## WHAT IS BEING ASKED
Every entry that follows should be reproduced exactly.

## DATA FOR REVIEW

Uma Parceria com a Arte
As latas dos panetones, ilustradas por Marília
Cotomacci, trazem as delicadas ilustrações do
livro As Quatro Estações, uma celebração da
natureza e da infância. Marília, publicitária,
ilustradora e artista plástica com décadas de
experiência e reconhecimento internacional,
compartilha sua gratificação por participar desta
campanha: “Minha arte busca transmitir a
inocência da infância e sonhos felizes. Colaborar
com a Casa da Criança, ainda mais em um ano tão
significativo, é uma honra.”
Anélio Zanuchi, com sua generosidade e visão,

## ANSWER TO THIS PROBLEM
Uma Parceria com a Arte
As latas dos panetones, ilustradas por Marília
Cotomacci, trazem as delicadas ilustrações do
livro As Quatro Estações, uma celebração da
natureza e da infância. Marília, publicitária,
ilustradora e artista plástica com décadas de
experiência e reconhecimento internacional,
compartilha sua gratificação por participar desta
campanha: “Minha arte busca transmitir a
inocência da infância e sonhos felizes. Colaborar
com a Casa da Criança, ainda mais em um ano tão
significativo, é uma honra.”
Anélio Zanuchi, com sua generosidade e visão,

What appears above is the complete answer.